■ **What you should do**
The reply should hold only the lines from the one with "Composizione chimica e proprietà" to the one with "못갈 듯 합니다. 중국 대학들이 학생들을 집으로 돌려보", both ends kept, exactly as they appear below, without any pictures.
■ ■ ■
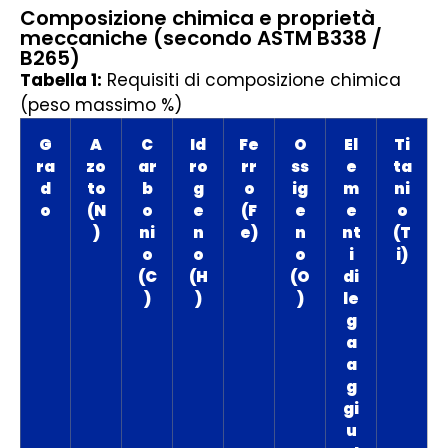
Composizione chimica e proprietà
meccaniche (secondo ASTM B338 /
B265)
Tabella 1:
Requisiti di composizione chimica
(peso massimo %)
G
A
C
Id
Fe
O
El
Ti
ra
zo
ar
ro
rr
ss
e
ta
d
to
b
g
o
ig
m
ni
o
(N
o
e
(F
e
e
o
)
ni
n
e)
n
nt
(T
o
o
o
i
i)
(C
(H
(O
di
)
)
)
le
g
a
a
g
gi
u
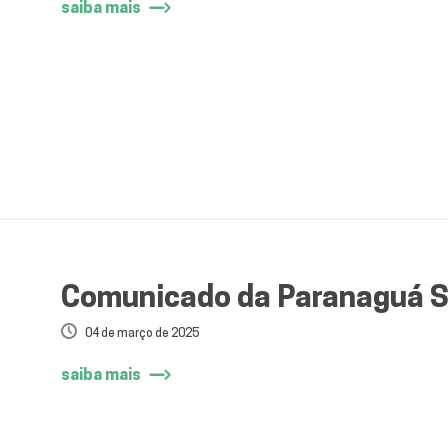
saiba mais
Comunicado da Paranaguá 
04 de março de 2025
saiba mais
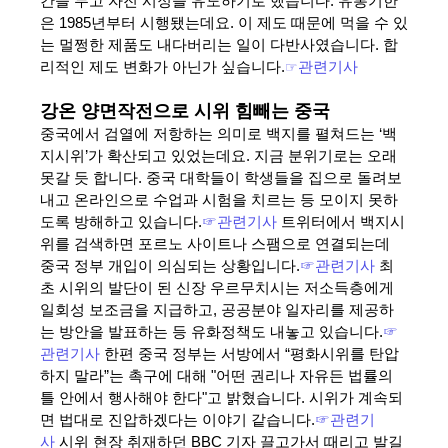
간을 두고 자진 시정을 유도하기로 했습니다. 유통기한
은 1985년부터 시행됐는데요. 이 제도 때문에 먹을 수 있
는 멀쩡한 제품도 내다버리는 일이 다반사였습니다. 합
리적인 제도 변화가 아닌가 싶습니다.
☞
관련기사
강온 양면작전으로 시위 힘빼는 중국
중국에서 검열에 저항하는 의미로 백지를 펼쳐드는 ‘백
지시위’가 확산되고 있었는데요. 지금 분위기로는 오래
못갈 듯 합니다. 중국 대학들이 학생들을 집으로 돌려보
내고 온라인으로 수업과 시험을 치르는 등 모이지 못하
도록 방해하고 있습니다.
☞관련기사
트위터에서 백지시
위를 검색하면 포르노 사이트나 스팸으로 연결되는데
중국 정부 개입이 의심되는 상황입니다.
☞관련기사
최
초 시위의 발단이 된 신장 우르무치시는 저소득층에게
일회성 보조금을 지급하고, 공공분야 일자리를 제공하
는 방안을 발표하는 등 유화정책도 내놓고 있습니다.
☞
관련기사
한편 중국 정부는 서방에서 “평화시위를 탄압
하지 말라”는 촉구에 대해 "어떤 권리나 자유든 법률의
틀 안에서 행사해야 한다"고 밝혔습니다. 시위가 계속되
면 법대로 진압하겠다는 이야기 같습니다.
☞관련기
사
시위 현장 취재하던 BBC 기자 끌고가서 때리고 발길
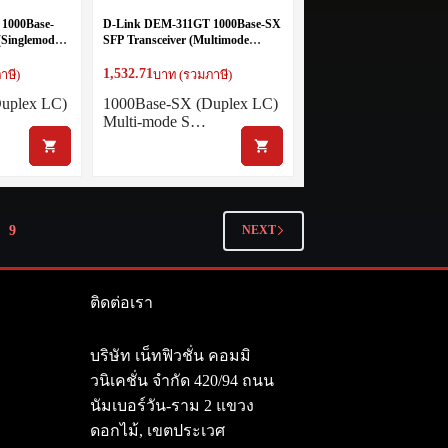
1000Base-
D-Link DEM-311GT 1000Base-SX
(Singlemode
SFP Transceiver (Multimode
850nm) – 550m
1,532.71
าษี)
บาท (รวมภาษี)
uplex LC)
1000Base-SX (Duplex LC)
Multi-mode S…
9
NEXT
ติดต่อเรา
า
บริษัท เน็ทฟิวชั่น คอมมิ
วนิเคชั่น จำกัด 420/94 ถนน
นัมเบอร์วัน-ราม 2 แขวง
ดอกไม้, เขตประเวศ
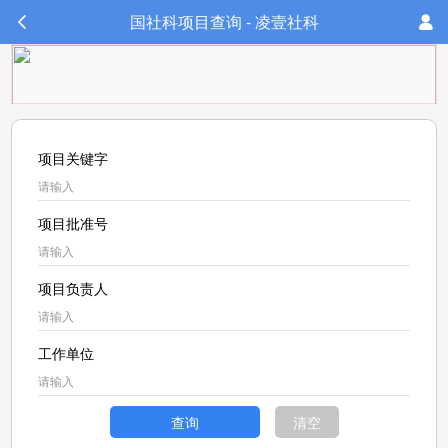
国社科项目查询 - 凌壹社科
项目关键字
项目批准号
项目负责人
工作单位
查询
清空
■ ■ ■
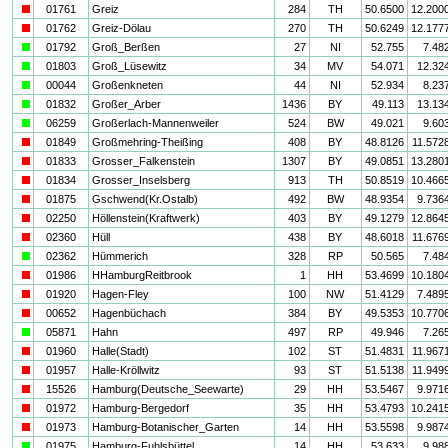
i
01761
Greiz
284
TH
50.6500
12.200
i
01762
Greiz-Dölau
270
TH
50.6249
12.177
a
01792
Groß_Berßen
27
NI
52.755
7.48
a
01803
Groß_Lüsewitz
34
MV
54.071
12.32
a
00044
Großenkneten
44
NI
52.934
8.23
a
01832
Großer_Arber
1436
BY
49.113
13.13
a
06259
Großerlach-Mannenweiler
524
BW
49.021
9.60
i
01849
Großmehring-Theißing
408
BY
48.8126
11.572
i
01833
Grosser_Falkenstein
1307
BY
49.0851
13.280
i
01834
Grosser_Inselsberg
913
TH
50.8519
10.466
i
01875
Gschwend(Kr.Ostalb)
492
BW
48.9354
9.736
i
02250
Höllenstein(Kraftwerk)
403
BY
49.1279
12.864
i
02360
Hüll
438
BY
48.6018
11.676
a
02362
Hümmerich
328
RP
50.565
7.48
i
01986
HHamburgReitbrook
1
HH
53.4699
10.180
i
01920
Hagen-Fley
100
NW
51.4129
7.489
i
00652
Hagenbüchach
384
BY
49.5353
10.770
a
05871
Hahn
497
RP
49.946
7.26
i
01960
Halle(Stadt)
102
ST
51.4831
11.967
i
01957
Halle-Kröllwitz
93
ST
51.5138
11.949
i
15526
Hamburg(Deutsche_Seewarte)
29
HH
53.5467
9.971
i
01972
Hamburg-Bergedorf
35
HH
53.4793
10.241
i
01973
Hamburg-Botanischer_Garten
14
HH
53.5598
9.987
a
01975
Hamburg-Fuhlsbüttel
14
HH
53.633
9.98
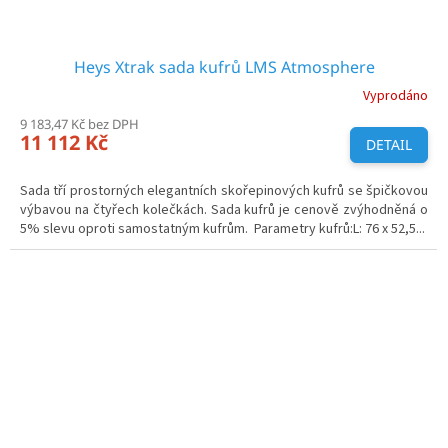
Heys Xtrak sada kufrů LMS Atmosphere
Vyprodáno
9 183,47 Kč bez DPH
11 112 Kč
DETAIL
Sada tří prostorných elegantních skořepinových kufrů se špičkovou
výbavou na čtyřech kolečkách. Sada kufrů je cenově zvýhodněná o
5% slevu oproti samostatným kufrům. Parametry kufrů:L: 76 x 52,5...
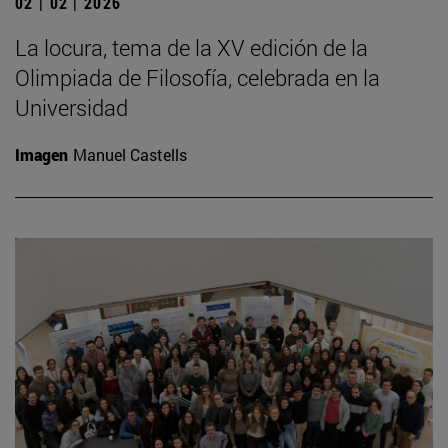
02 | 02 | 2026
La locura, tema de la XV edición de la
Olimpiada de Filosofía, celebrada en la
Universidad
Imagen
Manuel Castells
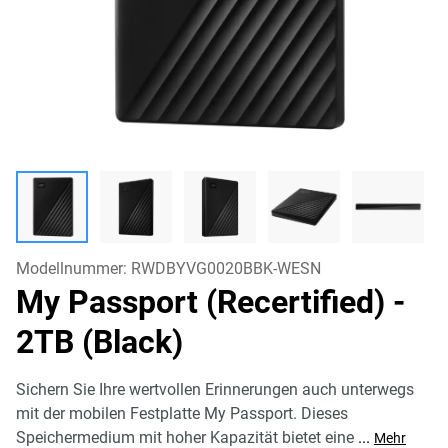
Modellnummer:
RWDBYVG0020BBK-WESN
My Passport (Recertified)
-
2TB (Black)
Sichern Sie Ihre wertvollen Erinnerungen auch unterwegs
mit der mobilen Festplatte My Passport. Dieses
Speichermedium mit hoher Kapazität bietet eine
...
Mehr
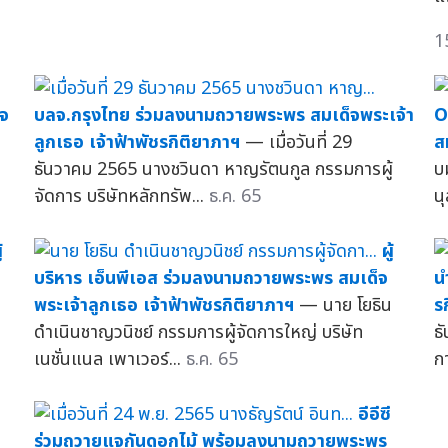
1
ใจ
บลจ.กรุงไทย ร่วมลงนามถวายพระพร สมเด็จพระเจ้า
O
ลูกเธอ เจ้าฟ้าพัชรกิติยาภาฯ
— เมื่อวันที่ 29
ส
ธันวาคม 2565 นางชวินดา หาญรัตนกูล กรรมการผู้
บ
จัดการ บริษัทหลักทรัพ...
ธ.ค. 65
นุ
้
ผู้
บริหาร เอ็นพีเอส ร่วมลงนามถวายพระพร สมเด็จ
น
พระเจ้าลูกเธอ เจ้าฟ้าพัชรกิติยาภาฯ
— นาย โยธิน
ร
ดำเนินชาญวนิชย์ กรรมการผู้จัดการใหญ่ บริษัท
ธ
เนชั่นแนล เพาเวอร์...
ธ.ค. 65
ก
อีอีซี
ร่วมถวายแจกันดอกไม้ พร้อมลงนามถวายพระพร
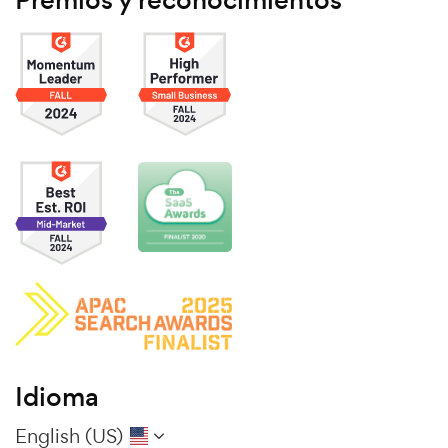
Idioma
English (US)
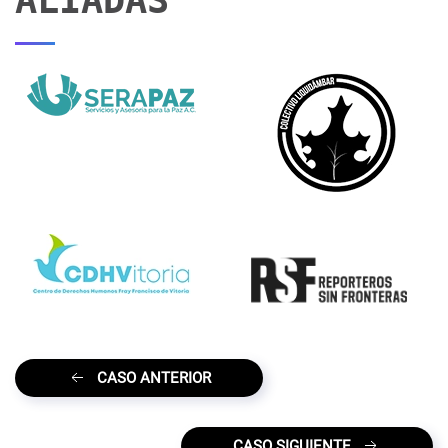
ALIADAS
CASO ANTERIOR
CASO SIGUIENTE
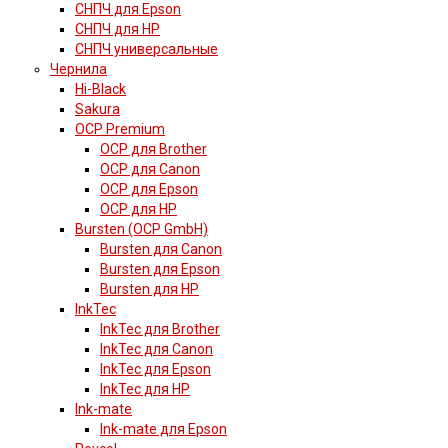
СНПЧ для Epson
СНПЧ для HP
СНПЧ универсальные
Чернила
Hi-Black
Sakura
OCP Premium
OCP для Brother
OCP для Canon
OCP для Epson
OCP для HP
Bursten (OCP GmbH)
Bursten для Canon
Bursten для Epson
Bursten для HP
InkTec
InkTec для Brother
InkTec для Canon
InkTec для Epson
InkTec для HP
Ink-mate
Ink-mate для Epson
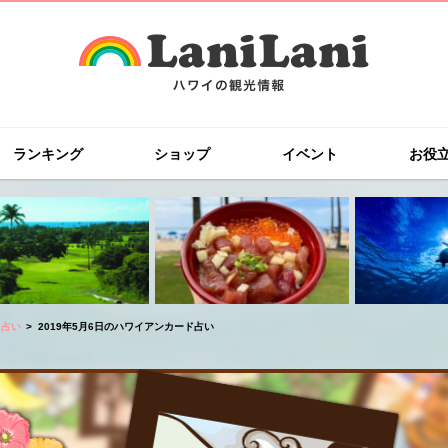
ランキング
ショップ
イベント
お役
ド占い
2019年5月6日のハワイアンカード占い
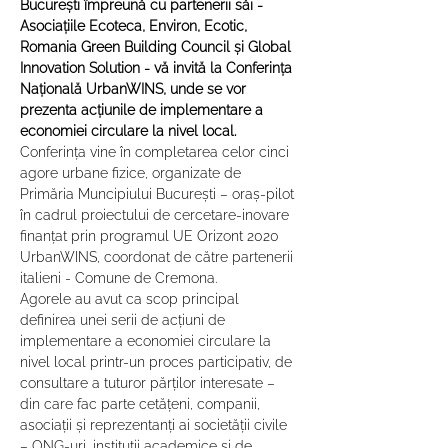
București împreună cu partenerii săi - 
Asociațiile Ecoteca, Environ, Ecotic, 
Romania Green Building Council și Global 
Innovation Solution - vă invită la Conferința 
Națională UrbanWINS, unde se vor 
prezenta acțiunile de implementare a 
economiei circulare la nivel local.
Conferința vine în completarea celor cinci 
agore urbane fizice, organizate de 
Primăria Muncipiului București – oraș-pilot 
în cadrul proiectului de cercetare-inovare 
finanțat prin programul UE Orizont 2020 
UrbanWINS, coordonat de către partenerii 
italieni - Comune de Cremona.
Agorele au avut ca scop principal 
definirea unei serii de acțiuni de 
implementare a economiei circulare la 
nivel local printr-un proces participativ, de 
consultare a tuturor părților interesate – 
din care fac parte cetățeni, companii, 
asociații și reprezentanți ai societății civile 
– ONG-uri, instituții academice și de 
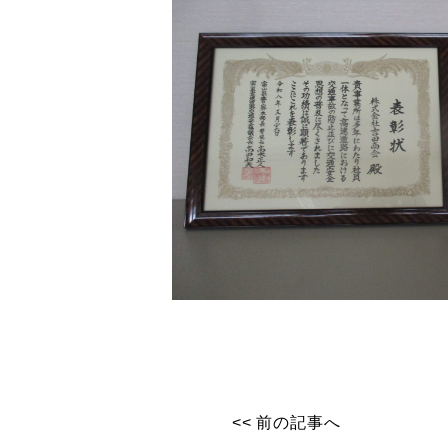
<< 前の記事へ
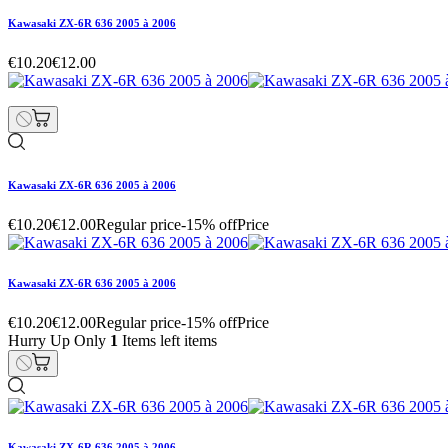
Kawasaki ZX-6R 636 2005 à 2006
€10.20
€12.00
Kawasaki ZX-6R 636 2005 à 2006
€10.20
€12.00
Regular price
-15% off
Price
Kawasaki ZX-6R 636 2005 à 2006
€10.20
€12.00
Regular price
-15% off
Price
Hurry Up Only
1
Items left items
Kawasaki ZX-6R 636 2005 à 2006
■ ■ ■
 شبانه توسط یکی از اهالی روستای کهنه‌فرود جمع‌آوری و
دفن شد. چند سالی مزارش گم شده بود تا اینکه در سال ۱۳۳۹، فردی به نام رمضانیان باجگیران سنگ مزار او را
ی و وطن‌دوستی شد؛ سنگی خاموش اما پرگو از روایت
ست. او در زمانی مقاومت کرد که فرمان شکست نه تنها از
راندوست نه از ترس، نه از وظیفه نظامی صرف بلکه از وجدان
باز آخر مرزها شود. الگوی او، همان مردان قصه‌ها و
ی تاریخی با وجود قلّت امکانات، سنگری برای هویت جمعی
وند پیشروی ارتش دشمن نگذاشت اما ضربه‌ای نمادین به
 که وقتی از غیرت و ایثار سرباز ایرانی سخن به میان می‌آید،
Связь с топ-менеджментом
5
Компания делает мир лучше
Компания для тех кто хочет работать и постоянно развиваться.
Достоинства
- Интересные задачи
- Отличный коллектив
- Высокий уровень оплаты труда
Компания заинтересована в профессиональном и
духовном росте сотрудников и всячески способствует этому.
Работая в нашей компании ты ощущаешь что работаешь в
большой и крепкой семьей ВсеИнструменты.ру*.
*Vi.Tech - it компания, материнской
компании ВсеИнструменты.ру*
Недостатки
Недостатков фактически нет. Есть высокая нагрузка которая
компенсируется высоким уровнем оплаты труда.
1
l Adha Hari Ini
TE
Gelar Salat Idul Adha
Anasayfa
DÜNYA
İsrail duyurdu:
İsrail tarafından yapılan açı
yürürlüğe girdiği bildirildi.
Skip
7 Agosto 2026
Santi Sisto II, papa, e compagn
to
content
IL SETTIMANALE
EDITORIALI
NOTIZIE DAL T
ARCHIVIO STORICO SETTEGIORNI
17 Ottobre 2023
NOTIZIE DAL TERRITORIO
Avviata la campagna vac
■ ■ ■
■ **Answer box**
Composizione chimica e proprietà
meccaniche (secondo ASTM B338 /
B265)
Tabella 1:
Requisiti di composizione chimica
(peso massimo %)
G
A
C
Id
Fe
O
El
Ti
ra
zo
ar
ro
rr
ss
e
ta
d
to
b
g
o
ig
m
ni
o
(N
o
e
(F
e
e
o
)
ni
n
e)
n
nt
(T
o
o
o
i
i)
(C
(H
(O
di
)
)
)
le
g
a
a
g
gi
u
saiba mais
Comunicado da Paranaguá 
04 de março de 2025
saiba mais
간을 두고 자진 시정을 유도하기로 했습니다. 유통기한
은 1985년부터 시행됐는데요. 이 제도 때문에 먹을 수 있
는 멀쩡한 제품도 내다버리는 일이 다반사였습니다. 합
리적인 제도 변화가 아닌가 싶습니다.
☞
관련기사
강온 양면작전으로 시위 힘빼는 중국
중국에서 검열에 저항하는 의미로 백지를 펼쳐드는 ‘백
지시위’가 확산되고 있었는데요. 지금 분위기로는 오래
못갈 듯 합니다. 중국 대학들이 학생들을 집으로 돌려보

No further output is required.